- About this task:
The response must consist of the lines below from the one with "pemadam kebakaran Pemkab" through the one with "April 2024 )", exactly as they appear and with both ends kept.
(Data section)
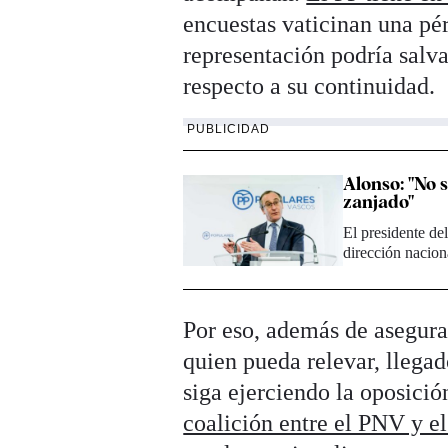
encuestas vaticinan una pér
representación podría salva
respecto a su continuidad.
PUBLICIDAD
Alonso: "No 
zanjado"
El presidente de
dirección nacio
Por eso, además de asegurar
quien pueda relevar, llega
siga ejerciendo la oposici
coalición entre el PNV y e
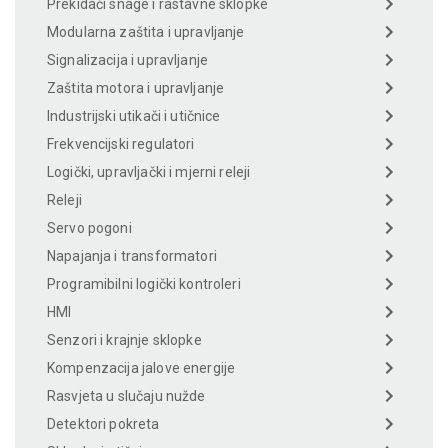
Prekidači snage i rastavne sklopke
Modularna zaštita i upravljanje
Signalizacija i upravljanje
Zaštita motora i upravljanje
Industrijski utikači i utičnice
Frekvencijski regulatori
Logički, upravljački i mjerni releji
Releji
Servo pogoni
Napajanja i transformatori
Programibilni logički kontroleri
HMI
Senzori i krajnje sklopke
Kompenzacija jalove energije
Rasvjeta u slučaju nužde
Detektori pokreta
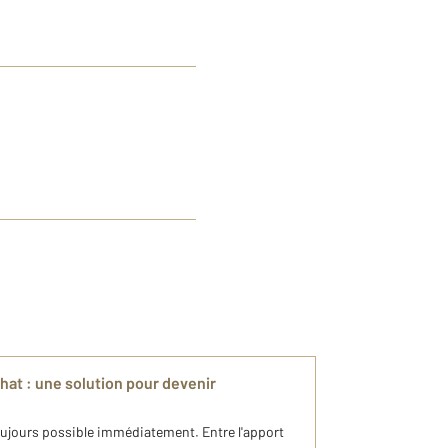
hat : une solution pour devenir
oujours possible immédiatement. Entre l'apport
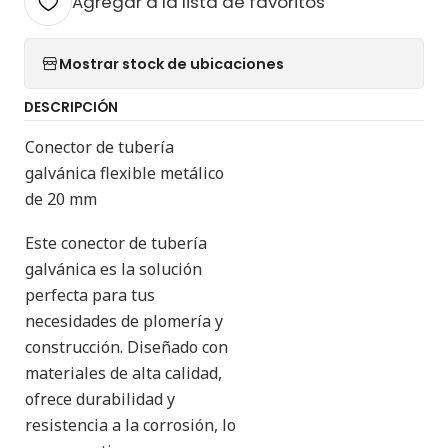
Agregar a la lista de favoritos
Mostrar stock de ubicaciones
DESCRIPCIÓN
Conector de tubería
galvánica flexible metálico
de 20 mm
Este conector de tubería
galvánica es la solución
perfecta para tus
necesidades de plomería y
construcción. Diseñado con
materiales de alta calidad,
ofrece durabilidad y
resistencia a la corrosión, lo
(End Data section)
(Data section)
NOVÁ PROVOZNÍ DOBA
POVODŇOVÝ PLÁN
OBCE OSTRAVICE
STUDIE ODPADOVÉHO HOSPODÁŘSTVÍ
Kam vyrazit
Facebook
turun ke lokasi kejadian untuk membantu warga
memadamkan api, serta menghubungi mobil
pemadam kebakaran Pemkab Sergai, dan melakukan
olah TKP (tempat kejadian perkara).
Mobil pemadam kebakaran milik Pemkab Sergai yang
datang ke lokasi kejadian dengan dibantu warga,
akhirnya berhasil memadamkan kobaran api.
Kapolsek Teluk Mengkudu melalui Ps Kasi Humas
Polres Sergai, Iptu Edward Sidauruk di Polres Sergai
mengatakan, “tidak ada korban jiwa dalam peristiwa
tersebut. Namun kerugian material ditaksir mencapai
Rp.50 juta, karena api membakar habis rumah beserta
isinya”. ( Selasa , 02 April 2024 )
(End Data section)
- Problem solution:
pemadam kebakaran Pemkab Sergai, dan melakukan
olah TKP (tempat kejadian perkara).
Mobil pemadam kebakaran milik Pemkab Sergai yang
datang ke lokasi kejadian dengan dibantu warga,
akhirnya berhasil memadamkan kobaran api.
Kapolsek Teluk Mengkudu melalui Ps Kasi Humas
Polres Sergai, Iptu Edward Sidauruk di Polres Sergai
mengatakan, “tidak ada korban jiwa dalam peristiwa
tersebut. Namun kerugian material ditaksir mencapai
Rp.50 juta, karena api membakar habis rumah beserta
isinya”. ( Selasa , 02 April 2024 )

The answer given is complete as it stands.